Chase attempts to discard Fabio’s argument, saying that when you don’t know what is going on, it’s easy to avoid alienating people. Chase makes a critical mistake when he argues that “This isn’t the NBA Finals, this isn’t what it takes to win four and win the championship. This is outwit, outplay and outlast. And winning three is not doing that.” Fabio’s simple but effective reply is, “That’s outplaying you, bro.” At this point, Chase panics a bit, surprised by Fabio’s impressive counter. He states, “You didn’t outlast me. You outplayed me in some of the challenges.” That…is exactly what Fabio just said. Then, Fabio delivers the deathblow to Chase. “I brought you to the final three.”

Sash attempts to inject himself into the conversation, stating that since the three of them are tied in the Outlast aspect, the choice should come down to who did the best in Outwit and Outplay.

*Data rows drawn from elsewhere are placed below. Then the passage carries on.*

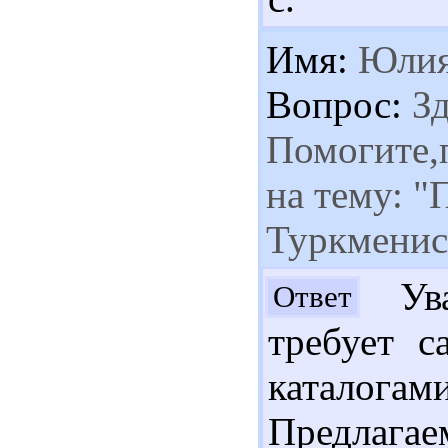
Имя:
Юли
Вопрос:
Зд
Помогите,
на тему: "
Туркменист
Ува
Ответ
требует с
каталога
Предлаг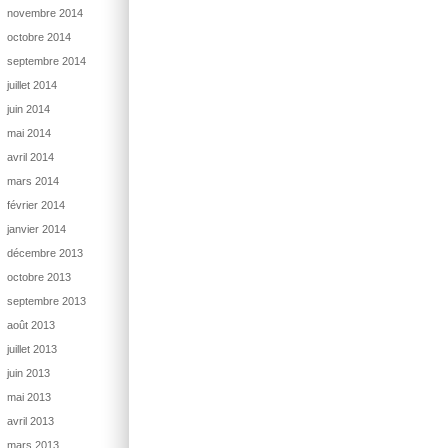
novembre 2014
octobre 2014
septembre 2014
juillet 2014
juin 2014
mai 2014
avril 2014
mars 2014
février 2014
janvier 2014
décembre 2013
octobre 2013
septembre 2013
août 2013
juillet 2013
juin 2013
mai 2013
avril 2013
mars 2013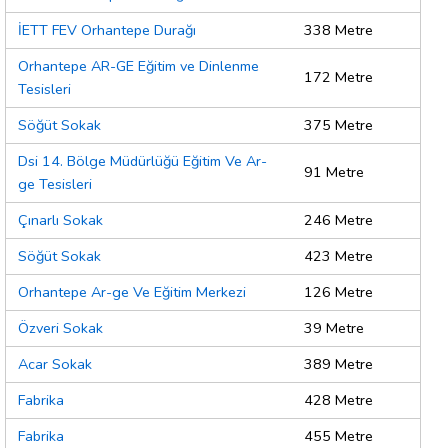
İETT FEV Orhantepe Durağı
338 Metre
Orhantepe AR-GE Eğitim ve Dinlenme
172 Metre
Tesisleri
Söğüt Sokak
375 Metre
Dsi 14. Bölge Müdürlüğü Eğitim Ve Ar-
91 Metre
ge Tesisleri
Çınarlı Sokak
246 Metre
Söğüt Sokak
423 Metre
Orhantepe Ar-ge Ve Eğitim Merkezi
126 Metre
Özveri Sokak
39 Metre
Acar Sokak
389 Metre
Fabrika
428 Metre
Fabrika
455 Metre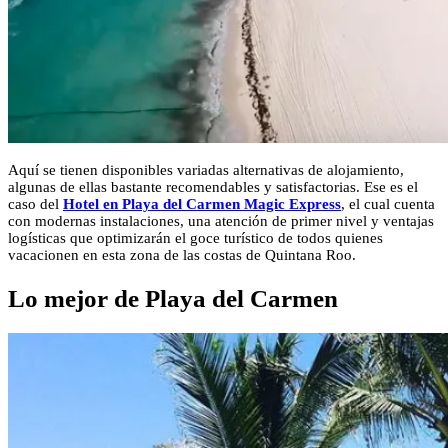
Aquí se tienen disponibles variadas alternativas de alojamiento,
algunas de ellas bastante recomendables y satisfactorias. Ese es el
caso del
Hotel en Playa del Carmen Magic Express
, el cual cuenta
con modernas instalaciones, una atención de primer nivel y ventajas
logísticas que optimizarán el goce turístico de todos quienes
vacacionen en esta zona de las costas de Quintana Roo.
Lo mejor de Playa del Carmen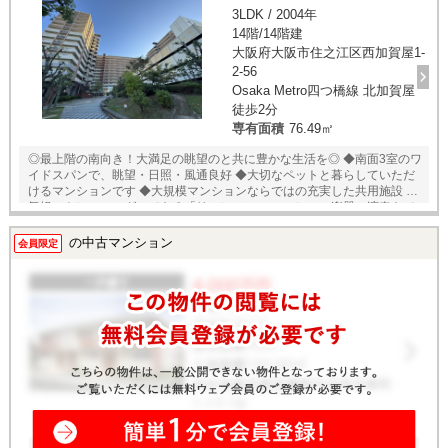
3LDK / 2004年
14階/14階建
大阪府大阪市住之江区西加賀屋1-
2-56
Osaka Metro四つ橋線 北加賀屋
徒歩2分
専有面積
76.49㎡
◎最上階の南向き！大満足の眺望のと共に豊かな生活を◎ ◆南面3室のワ
イドスパンで、眺望・日照・風通良好 ◆大切なペットと暮らしていただ
けるマンションです ◆大規模マンションならではの充実した共用施設 ・
気軽にトレーニングのできる「リフレッシュルーム」 ・楽器の演奏もで
きる「スタジオルーム」 ・ご友人様、ご親族様の宿泊可能な「ゲストル
ーム」 ・お子様がおもいっきり遊ぶことのできる「キッズパーク」
の中古マンション
会員限定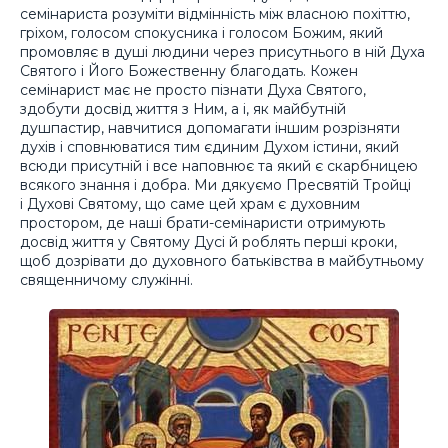
семінариста розуміти відмінність між власною похіттю,
гріхом, голосом спокусника і голосом Божим, який
промовляє в душі людини через присутнього в ній Духа
Святого і Його Божественну благодать. Кожен
семінарист має не просто пізнати Духа Святого,
здобути досвід життя з Ним, а і, як майбутній
душпастир, навчитися допомагати іншим розрізняти
духів і сповнюватися тим єдиним Духом істини, який
всюди присутній і все наповнює та який є скарбницею
всякого знання і добра. Ми дякуємо Пресвятій Тройці
і Духові Святому, що саме цей храм є духовним
простором, де наші брати-семінаристи отримують
досвід життя у Святому Дусі й роблять перші кроки,
щоб дозрівати до духовного батьківства в майбутньому
священничому служінні.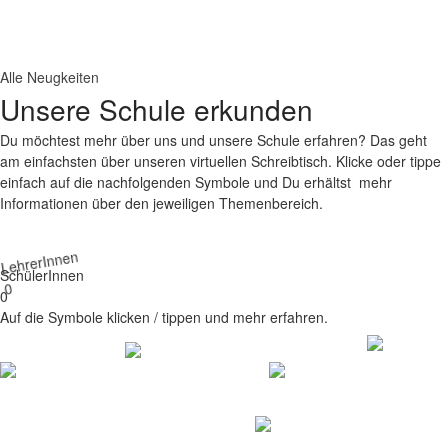
Alle Neugkeiten
Unsere Schule erkunden
Du möchtest mehr über uns und unsere Schule erfahren? Das geht
am einfachsten über unseren virtuellen Schreibtisch. Klicke oder tippe
einfach auf die nachfolgenden Symbole und Du erhältst mehr
Informationen über den jeweiligen Themenbereich.
LehrerInnen
SchülerInnen
0
0
Auf die Symbole klicken / tippen und mehr erfahren.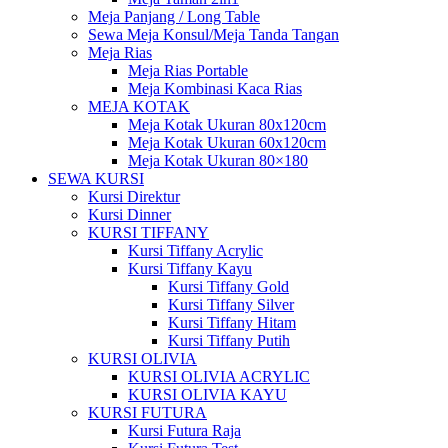
Meja Panjang / Long Table
Sewa Meja Konsul/Meja Tanda Tangan
Meja Rias
Meja Rias Portable
Meja Kombinasi Kaca Rias
MEJA KOTAK
Meja Kotak Ukuran 80x120cm
Meja Kotak Ukuran 60x120cm
Meja Kotak Ukuran 80×180
SEWA KURSI
Kursi Direktur
Kursi Dinner
KURSI TIFFANY
Kursi Tiffany Acrylic
Kursi Tiffany Kayu
Kursi Tiffany Gold
Kursi Tiffany Silver
Kursi Tiffany Hitam
Kursi Tiffany Putih
KURSI OLIVIA
KURSI OLIVIA ACRYLIC
KURSI OLIVIA KAYU
KURSI FUTURA
Kursi Futura Raja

Fabio then delivers the deathblow to Sash, stating “You didn’t outplay anybody, Sash.” Sash’s face gives him away on this. He acts as if he has just been struck. His look of panic as he quickly scans over the jury only heightens the sense of humiliation pervasive at the moment. This may be the first pair of unkind words Fabio has said the entire season and by saving them until the last possible moment, they are all the more effective. No one expects the Fabish Inquisition.

When the votes are revealed, Fabio wins Survivor by the narrowest of margins. Chase gets four votes, the ones we had expected from Brenda, Jane and Holly plus one that is slightly unexpected from Alina. Fabio receives all of the slam dunk votes from Dan, Marty, Benry and Quitter Number Two (the one who hates people with one leg). The shocker to us is the person who settles the tie as Quitter Thing Number One (you know her as Purple Kelly) does not vote for Sash. Had she done so, we would have had the first final Tribal Council tie in the history of the show. Instead, she gives the nod to Fabio, which gives him the win by the narrowest vote possible. He showed just enough of a spark in the final week of the competition to win while Chase showed just enough of a spark to make the margin of victory razor thin.

All in all, this was one of the worst seasons in the history of the show, but at least good triumphed in the end. As for Chase, what matters most to him is that he won Brenda’s vote. We wouldn’t start planning the honeymoon just yet, though. And Sash, never play poker for money. You’re one of the worst liars we’ve ever seen.